The Social Network is not so much interested in the logistics or technicality of how Facebook came together as a website so much as the individuals who were behind its creation, and that is why the film excels. Aaron Sorkin has created and written a crackerjack of a script- one that is 95% people talking in rooms- yet still manages to create something that is immensely entertaining and thrilling. This is a different kind of film for director David Fincher, yet he leaves his touch on the material which is evident and striking. He creates an incredible mood by the settings and color platette, and allows his amazing set of young actors deliver extraordinary performances that essentially carry the film on their bright, young shoulders. Fincher is a known visual virtuoso, but here he takes a step back and allows the characters and the story to take center stage. However, the film is not without some incredibly inventive and visually lush moments- for example, a row boat sequence might be one of the most visually impressive and striking moments of the year. Also, the mood established by Trent Reznor and his collaborating partner Atticus Ross creates a really wonderfully moody atmosphere with their mostly electronic score. It’s unsettling and crazy and dark and even emotionally resonating all at the same time.

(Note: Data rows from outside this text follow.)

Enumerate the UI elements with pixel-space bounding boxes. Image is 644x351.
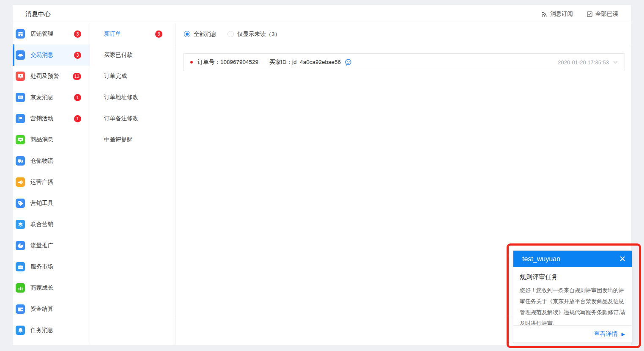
pie-chart-icon: [16, 241, 25, 250]
unread-count-badge: 1: [74, 115, 81, 122]
submenu-item-新订单[interactable]: 新订单3: [90, 23, 175, 44]
unread-dot: [190, 61, 193, 64]
store-icon: [16, 29, 25, 39]
sidebar-item-店铺管理[interactable]: 店铺管理3: [13, 23, 90, 44]
sidebar-item-label: 资金结算: [30, 305, 53, 313]
sidebar-item-label: 服务市场: [30, 263, 53, 271]
radio-unselected-icon: [227, 31, 234, 37]
sidebar-item-label: 店铺管理: [30, 30, 53, 38]
penalty-alert-icon: [16, 72, 25, 81]
briefcase-icon: [16, 262, 25, 271]
unread-count-badge: 3: [74, 30, 81, 38]
close-icon[interactable]: ✕: [619, 255, 626, 263]
filter-bar: 全部消息 仅显示未读（3）: [175, 23, 631, 45]
handshake-icon: [16, 50, 25, 60]
sidebar-item-仓储物流[interactable]: 仓储物流: [13, 150, 90, 171]
submenu-item-label: 中差评提醒: [104, 136, 133, 144]
message-row[interactable]: 订单号：108967904529买家ID：jd_4a0ca92ebae56202…: [183, 53, 625, 71]
submenu-item-label: 订单完成: [104, 72, 127, 80]
submenu-item-label: 新订单: [104, 30, 121, 38]
submenu-item-label: 订单备注修改: [104, 115, 138, 122]
header-actions: 消息订阅 全部已读: [541, 10, 618, 18]
popup-sender: test_wuyuan: [522, 255, 560, 263]
sidebar-item-商家成长[interactable]: 商家成长: [13, 277, 90, 298]
unread-count-badge: 13: [73, 73, 81, 80]
jingmai-chat-icon: Jm: [16, 93, 25, 102]
sidebar-item-流量推广[interactable]: 流量推广: [13, 235, 90, 256]
sidebar-item-label: 任务消息: [30, 326, 53, 334]
submenu-item-label: 订单地址修改: [104, 94, 138, 101]
sidebar-item-label: 营销工具: [30, 199, 53, 207]
sidebar-item-label: 处罚及预警: [30, 72, 59, 80]
popup-footer: 查看详情 ▶: [513, 325, 632, 343]
submenu-item-订单地址修改[interactable]: 订单地址修改: [90, 87, 175, 108]
popup-body: 规则评审任务 您好！您收到一条来自规则评审团发出的评审任务关于《京东开放平台禁发…: [513, 267, 632, 329]
unread-count-badge: 3: [74, 52, 81, 59]
truck-icon: [16, 156, 25, 166]
sidebar-item-label: 运营广播: [30, 178, 53, 186]
submenu-item-label: 买家已付款: [104, 51, 133, 59]
chevron-down-icon[interactable]: [613, 61, 618, 64]
notification-popup: test_wuyuan ✕ 规则评审任务 您好！您收到一条来自规则评审团发出的评…: [513, 250, 632, 343]
popup-header: test_wuyuan ✕: [513, 251, 632, 267]
sidebar-item-营销活动[interactable]: 营销活动1: [13, 108, 90, 129]
submenu-item-订单备注修改[interactable]: 订单备注修改: [90, 108, 175, 129]
sidebar-item-label: 商品消息: [30, 136, 53, 144]
mark-all-read-button[interactable]: 全部已读: [586, 10, 618, 18]
mark-all-read-label: 全部已读: [595, 10, 618, 18]
dongdong-chat-icon[interactable]: [344, 58, 352, 66]
sidebar-item-运营广播[interactable]: 运营广播: [13, 171, 90, 193]
sidebar-item-label: 商家成长: [30, 284, 53, 292]
sidebar-item-任务消息[interactable]: 任务消息: [13, 320, 90, 341]
app-header: 消息中心 消息订阅 全部已: [13, 5, 631, 23]
order-number-text: 订单号：108967904529: [197, 58, 258, 66]
checkbox-icon: [586, 11, 593, 17]
selected-accent-bar: [13, 44, 14, 66]
comment-icon: [16, 135, 25, 144]
radio-selected-icon: [184, 31, 190, 37]
message-list: 订单号：108967904529买家ID：jd_4a0ca92ebae56202…: [175, 45, 631, 71]
sidebar-item-label: 仓储物流: [30, 157, 53, 165]
sidebar-item-资金结算[interactable]: 资金结算: [13, 298, 90, 320]
bar-chart-icon: [16, 283, 25, 293]
sidebar-item-处罚及预警[interactable]: 处罚及预警13: [13, 66, 90, 87]
sidebar-item-商品消息[interactable]: 商品消息: [13, 129, 90, 150]
filter-unread-only-label: 仅显示未读（3）: [237, 30, 280, 38]
subscribe-button[interactable]: 消息订阅: [541, 10, 573, 18]
bell-icon: [16, 326, 25, 335]
sidebar-item-京麦消息[interactable]: Jm京麦消息1: [13, 87, 90, 108]
view-details-label: 查看详情: [594, 330, 618, 338]
view-details-link[interactable]: 查看详情 ▶: [594, 330, 625, 338]
subscribe-label: 消息订阅: [550, 10, 573, 18]
unread-count-badge: 3: [155, 30, 162, 38]
sidebar-item-label: 交易消息: [30, 51, 53, 59]
submenu-item-订单完成[interactable]: 订单完成: [90, 66, 175, 87]
category-sidebar: 店铺管理3交易消息3处罚及预警13Jm京麦消息1营销活动1商品消息仓储物流运营广…: [13, 23, 90, 345]
submenu-item-中差评提醒[interactable]: 中差评提醒: [90, 129, 175, 150]
layers-icon: [16, 220, 25, 229]
filter-all-messages-label: 全部消息: [194, 30, 216, 38]
page: { "app": { "title": "消息中心" }, "header": …: [0, 0, 644, 351]
flag-icon: [16, 114, 25, 123]
svg-text:Jm: Jm: [19, 96, 22, 98]
message-timestamp: 2020-01-20 17:35:53: [558, 59, 609, 66]
subcategory-menu: 新订单3买家已付款订单完成订单地址修改订单备注修改中差评提醒: [90, 23, 175, 345]
buyer-id-text: 买家ID：jd_4a0ca92ebae56: [269, 58, 341, 66]
page-title: 消息中心: [25, 10, 51, 18]
broadcast-icon: [16, 177, 25, 187]
play-arrow-icon: ▶: [622, 332, 625, 337]
sidebar-item-label: 联合营销: [30, 221, 53, 228]
filter-all-messages-radio[interactable]: 全部消息: [184, 30, 216, 38]
wallet-icon: [16, 304, 25, 314]
sidebar-item-营销工具[interactable]: 营销工具: [13, 193, 90, 214]
popup-message-text: 您好！您收到一条来自规则评审团发出的评审任务关于《京东开放平台禁发商品及信息管理…: [520, 285, 626, 329]
filter-unread-only-radio[interactable]: 仅显示未读（3）: [227, 30, 280, 38]
submenu-item-买家已付款[interactable]: 买家已付款: [90, 44, 175, 66]
popup-subject: 规则评审任务: [520, 273, 626, 281]
sidebar-item-label: 营销活动: [30, 115, 53, 122]
sidebar-item-服务市场[interactable]: 服务市场: [13, 256, 90, 277]
tag-icon: [16, 199, 25, 208]
sidebar-item-交易消息[interactable]: 交易消息3: [13, 44, 90, 66]
rss-icon: [541, 11, 548, 17]
sidebar-item-联合营销[interactable]: 联合营销: [13, 214, 90, 235]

The Social Network is one of the best and most entertaining films of the year- impressive for a film with such a young cast that is essentially dialogue and story driven. Also impressive how this could have been your standard adaptation of some socially relevant moment in history that was ripe for award season consideration, but instead Fincher, Sorkin, and the cast create something that is truly everlasting, unique and really something special that speaks volumes on our young, contemporary, technologically-influenced society. It will be a movie that is remembered for years to come as a pivotal cinematic motion picture for understanding what this pinnacle moment in history was all about.